Plusieurs difficultés se sont élevées sur l'application de cet article.

Il faut, en premier lieu, remarquer que sa disposition est purement facultative : c'est un moyen de coercition mis à la disposition du juge, du procureur impérial et de ses auxiliaires, pour assurer le succès des opérations de la police judiciaire, et qui ne doit être employé que dans les cas où il est indispensable. C'est, en effet, une suspension momentanée de la liberté individuelle; il ne faut donc pas la prononcer légèrement. Et lors même que l'ordre a été enfreint, le magistrat instructeur demeure encore le maitre d'apprécier si l'infraction, à raison de sa cause et de son résultat, à raison des circonstances dans lesquelles elle s'est produite, doit motiver une mesure répressive. S'il importe que l'ordre de ce magistrat soit respecté, il importe également que les peines de l'infraction n'atteignent que la désobéissance et la rébellion.

Ensuite, il est hors de doute que ces peines ne pourraient s'appliquer qu'à l'infraction d'un ordre ayant pour objet de défendre de sortir de la maison ou de s'éloigner du lieu jusqu'après la clôture du procès-verbal. La loi n'a prévu que cette seule défense, que cette seule infraction; elle ne punit l'inculpė que dans le seul cas où il a contrevenu à cet ordre. Tous les termes de l'article sont restrictifs. Or, en matière pénale, la loi ne peut être étendue au delà de ses termes, ni appliquée, par voie d'analogie, à d'autres cas que ceux qu'elle a formellement prévus. L'instruction peut nécessiter d'autres ordres, d'autres mesures; ils n'ont pas la même sanction.

1640. Cela dit, il y a lieu de remarquer que l'article 34 contient une double disposition: une mesure de contrainte, la délivrance du mandat de dépôt, et une mesure répressive, l'application d'une peine au contrevenant. Or, est-il nécessaire que la mesure de contrainte précède dans tous les cas la mesure répressive? Nullement; si l'inculpé est domicilié, si sa position présente des garanties, il doit rester en liberté; car le dépôt dans la maison d'arrêt n'est pas une peine, mais une simple mesure de sûreté, puisqu'il n'a pour objet que d'assurer l'exécution de la peine qui sera prononcée par le juge d'instruction; il n'y a donc lieu de l'appliquer que dans le cas où l'inculpé serait présumé vouloir se dérober à cette exécution.

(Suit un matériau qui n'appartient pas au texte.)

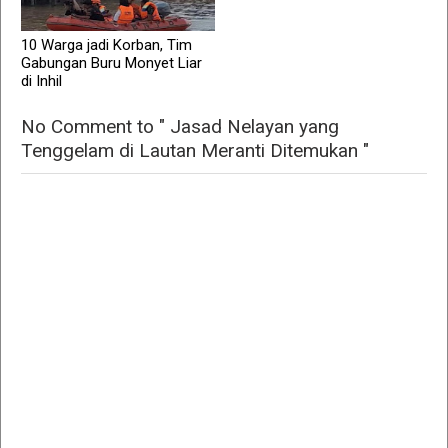
10 Warga jadi Korban, Tim
Gabungan Buru Monyet Liar
di Inhil
No Comment to " Jasad Nelayan yang
Tenggelam di Lautan Meranti Ditemukan "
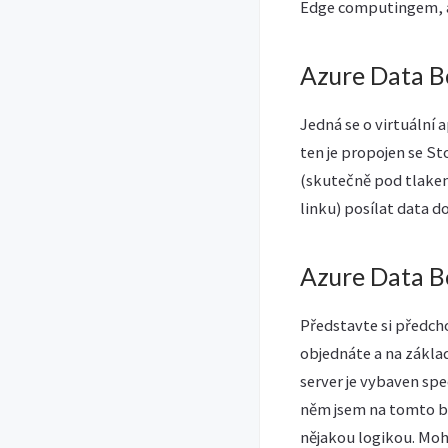
Edge computingem, a
Azure Data 
Jedná se o virtuální
ten je propojen se S
(skutečně pod tlakem
linku) posílat data d
Azure Data B
Představte si předcho
objednáte a na zákla
server je vybaven sp
něm jsem na tomto bl
nějakou logikou. Moh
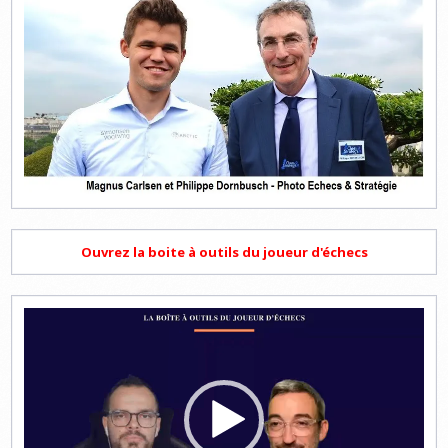
Ouvrez la boite à outils du joueur d'échecs
Lecteur
vidéo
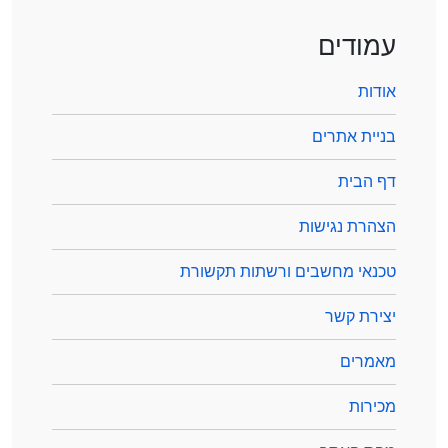
עמודים
אודות
בניית אתרים
דף הבית
הצהרת נגישות
טכנאי מחשבים ורשתות תקשורת
יצירת קשר
מאמרים
מכירות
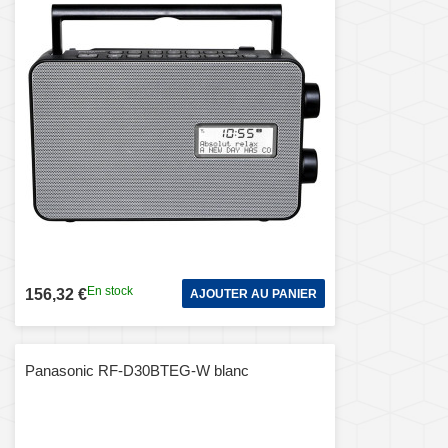
En stock
156,32 €
AJOUTER AU PANIER
Panasonic RF-D30BTEG-W blanc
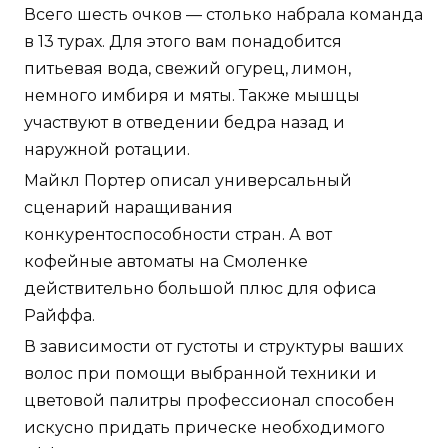
Всего шесть очков — столько набрала команда
в 13 турах. Для этого вам понадобится
питьевая вода, свежий огурец, лимон,
немного имбиря и мяты. Также мышцы
участвуют в отведении бедра назад и
наружной ротации.
Майкл Портер описал универсальный
сценарий наращивания
конкурентоспособности стран. А вот
кофейные автоматы на Смоленке
действительно большой плюс для офиса
Райффа.
В зависимости от густоты и структуры ваших
волос при помощи выбранной техники и
цветовой палитры профессионал способен
искусно придать прическе необходимого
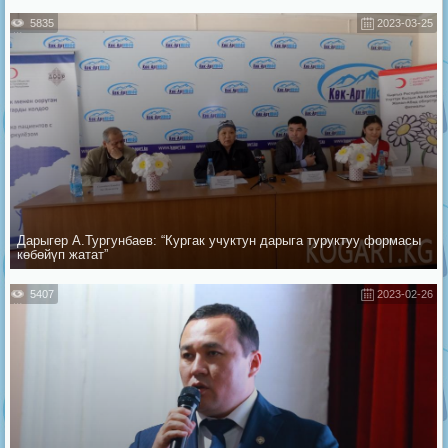
5835
2023-03-25
Дарыгер А.Тургунбаев: “Кургак учуктун дарыга туруктуу формасы
көбөйүп жатат”
5407
2023-02-26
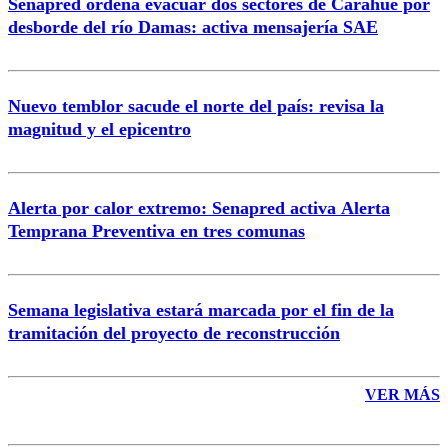
Senapred ordena evacuar dos sectores de Carahue por
Correo
desborde del río Damas: activa mensajería SAE
Nuevo temblor sacude el norte del país: revisa la
magnitud y el epicentro
Enviar comentario
Alerta por calor extremo: Senapred activa Alerta
Temprana Preventiva en tres comunas
Semana legislativa estará marcada por el fin de la
tramitación del proyecto de reconstrucción
VER MÁS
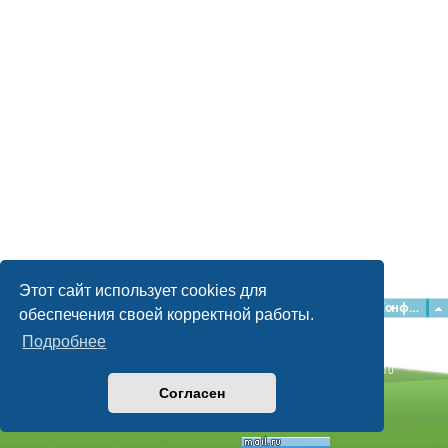
Этот сайт использует cookies для
Главная
Форумы
Наша команда
О команде
Конфиденциальность
обеспечения своей корректной работы.
Подробнее
Time: 0.038s
| Peak Memory Usage: 2.15 МБ | GZIP: Off |
Queries: 10
© phpBB Guru, 2004—2026
Согласен
Powered by
phpBB
Style by
Artodia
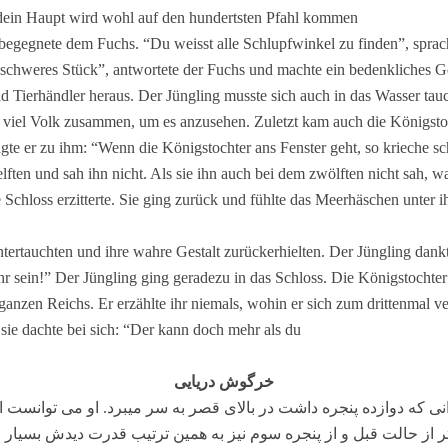
 dein Haupt wird wohl auf den hundertsten Pfahl kommen.”
gegnete dem Fuchs. “Du weisst alle Schlupfwinkel zu finden”, sprach er
n schweres Stück”, antwortete der Fuchs und machte ein bedenkliches Ges
nd Tierhändler heraus. Der Jüngling musste sich auch in das Wasser ta
f viel Volk zusammen, um es anzusehen. Zuletzt kam auch die Königstoch
gte er zu ihm: “Wenn die Königstochter ans Fenster geht, so krieche sc
 elften und sah ihn nicht. Als sie ihn auch bei dem zwölften nicht sah, 
 Schloss erzitterte. Sie ging zurück und fühlte das Meerhäschen unter i
ntertauchten und ihre wahre Gestalt zurückerhielten. Der Jüngling dan
hr sein!” Der Jüngling ging geradezu in das Schloss. Die Königstochter
ganzen Reichs. Er erzählte ihr niemals, wohin er sich zum drittenmal ve
ie dachte bei sich: “Der kann doch mehr als du!”
خرگوش دریایی
نی که دوازده پنجره داشت در بالای قصر به سر میبرد. او می توانست از
تر از حالت قبل و از پنجره سوم نیز به همین ترتیب قدرت دیدش بسیار ز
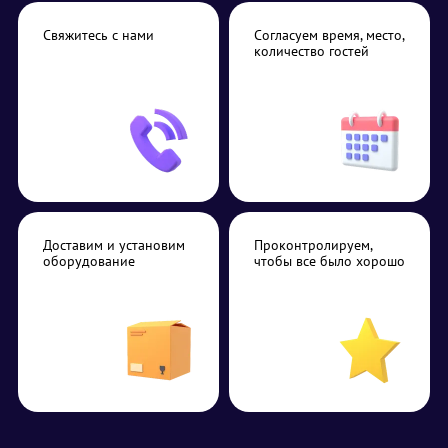
Свяжитесь с нами
Согласуем время, место,
количество гостей
Доставим и установим
Проконтролируем,
оборудование
чтобы все было хорошо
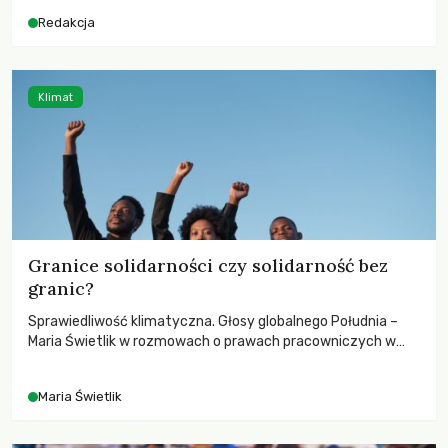
Redakcja
Klimat
Granice solidarności czy solidarność bez
granic?
Sprawiedliwość klimatyczna. Głosy globalnego Południa –
Maria Świetlik w rozmowach o prawach pracowniczych w
czasach globalnych podziałów.
Maria Świetlik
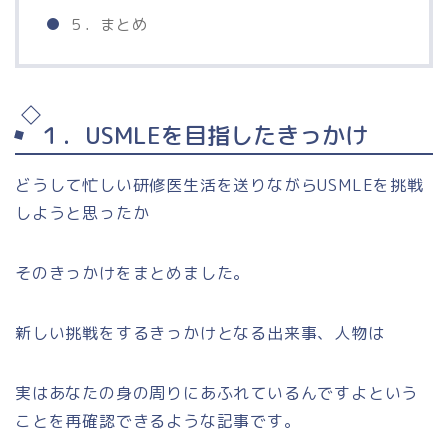
５．まとめ
１．USMLEを目指したきっかけ
どうして忙しい研修医生活を送りながらUSMLEを挑戦
しようと思ったか
そのきっかけをまとめました。
新しい挑戦をするきっかけとなる出来事、人物は
実はあなたの身の周りにあふれているんですよという
ことを再確認できるような記事です。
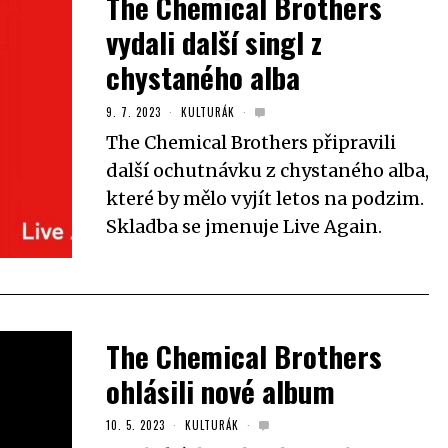
The Chemical Brothers
vydali další singl z
chystaného alba
9. 7. 2023
KULTURÁK
The Chemical Brothers připravili
další ochutnávku z chystaného alba,
které by mělo vyjít letos na podzim.
Skladba se jmenuje Live Again.
The Chemical Brothers
ohlásili nové album
10. 5. 2023
KULTURÁK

La même raison semble vouloir supprimer le mandat de dépôt dans une autre hypothèse, celle où c'est le juge d'instruction qui s'est transporté sur les lieux. L'article 34, en effet, a été principalement rédigé en vue du procureur impérial et de ses auxiliaires, qui peuvent décerner le mandat de dépôt, mais qui, n'ayant aucune juridiction, ne peu-. vent prononcer aucune peine. Il fallait donc leur attribuer, quand ils opèrent une visite de lieux, le droit d'employer ce moyen de contrainte. Mais pourquoi le juge, auquel l'article 34 a été rendu commun par l'article 57, y aurait-il recours? que lui servirait de placer l'inculpé en état de détention préalable? Cette détention est inutile s'il peut statuer sur-le-champ. Or rien ne s'oppose, dans le texte de l'article 34, à ce qu'il prononce immédiatement et séance tenante : cet article, après avoir prescrit que le ministère public donne ses conclusions et que l'inculpé soit entendu, ajoute que le juge prononcera sans autre formalité ni délai. L'article 505, dans une hypothèse analogue, pose la même règle.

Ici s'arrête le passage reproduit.